→ **RECORDS FOR THE TASK**
=-=-=

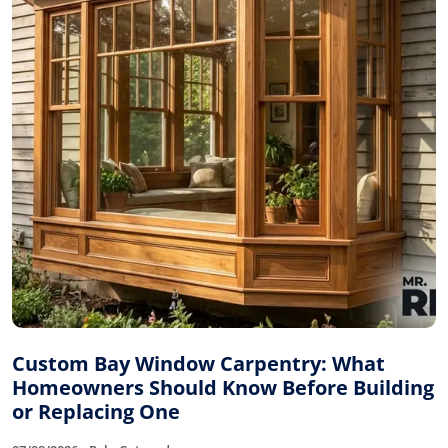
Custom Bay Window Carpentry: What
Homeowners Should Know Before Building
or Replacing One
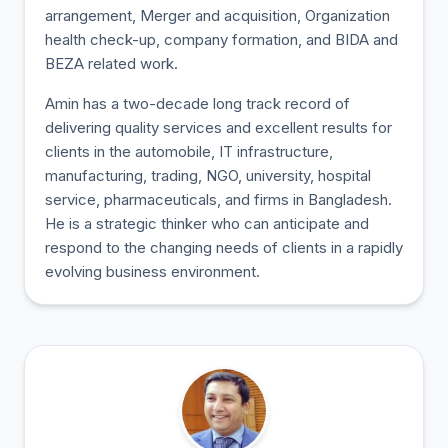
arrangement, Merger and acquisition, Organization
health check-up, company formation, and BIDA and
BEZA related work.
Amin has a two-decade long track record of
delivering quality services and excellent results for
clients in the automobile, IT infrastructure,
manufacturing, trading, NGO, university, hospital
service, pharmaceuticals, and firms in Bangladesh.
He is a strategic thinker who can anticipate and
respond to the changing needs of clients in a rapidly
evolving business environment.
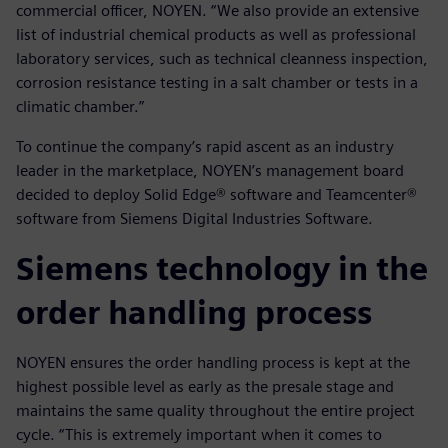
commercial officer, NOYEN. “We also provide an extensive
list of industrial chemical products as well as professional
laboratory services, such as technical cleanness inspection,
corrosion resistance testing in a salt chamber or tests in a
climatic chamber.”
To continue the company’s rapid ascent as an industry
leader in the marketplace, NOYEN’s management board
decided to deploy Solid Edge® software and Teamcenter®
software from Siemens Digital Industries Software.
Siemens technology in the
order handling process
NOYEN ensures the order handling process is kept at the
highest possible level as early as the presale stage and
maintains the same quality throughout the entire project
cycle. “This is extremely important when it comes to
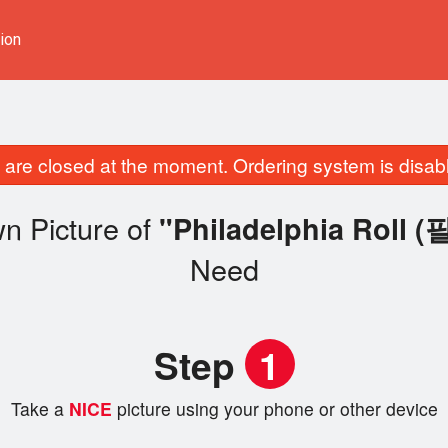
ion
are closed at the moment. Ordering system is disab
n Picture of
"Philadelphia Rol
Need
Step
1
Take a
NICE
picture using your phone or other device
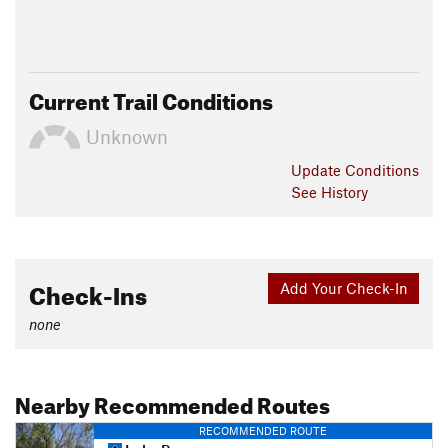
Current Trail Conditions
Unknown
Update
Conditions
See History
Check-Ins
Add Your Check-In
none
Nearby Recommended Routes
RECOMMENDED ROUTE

=-=-=

All of the data gets printed again exactly; the pictures do not.

Custom Bay Window Carpentry: What
Homeowners Should Know Before Building
or Replacing One
arrangement, Merger and acquisition, Organization
health check-up, company formation, and BIDA and
BEZA related work.
Amin has a two-decade long track record of
delivering quality services and excellent results for
clients in the automobile, IT infrastructure,
manufacturing, trading, NGO, university, hospital
service, pharmaceuticals, and firms in Bangladesh.
He is a strategic thinker who can anticipate and
respond to the changing needs of clients in a rapidly
evolving business environment.
commercial officer, NOYEN. “We also provide an extensive
list of industrial chemical products as well as professional
laboratory services, such as technical cleanness inspection,
corrosion resistance testing in a salt chamber or tests in a
climatic chamber.”
To continue the company’s rapid ascent as an industry
leader in the marketplace, NOYEN’s management board
decided to deploy Solid Edge® software and Teamcenter®
software from Siemens Digital Industries Software.
Siemens technology in the
order handling process
NOYEN ensures the order handling process is kept at the
highest possible level as early as the presale stage and
maintains the same quality throughout the entire project
cycle. “This is extremely important when it comes to
ion
are closed at the moment. Ordering system is disab
n Picture of
"Philadelphia Rol
Need
Step
1
Take a
NICE
picture using your phone or other device
Current Trail Conditions
Unknown
Update
Conditions
See History
Check-Ins
Add Your Check-In
none
Nearby Recommended Routes
RECOMMENDED ROUTE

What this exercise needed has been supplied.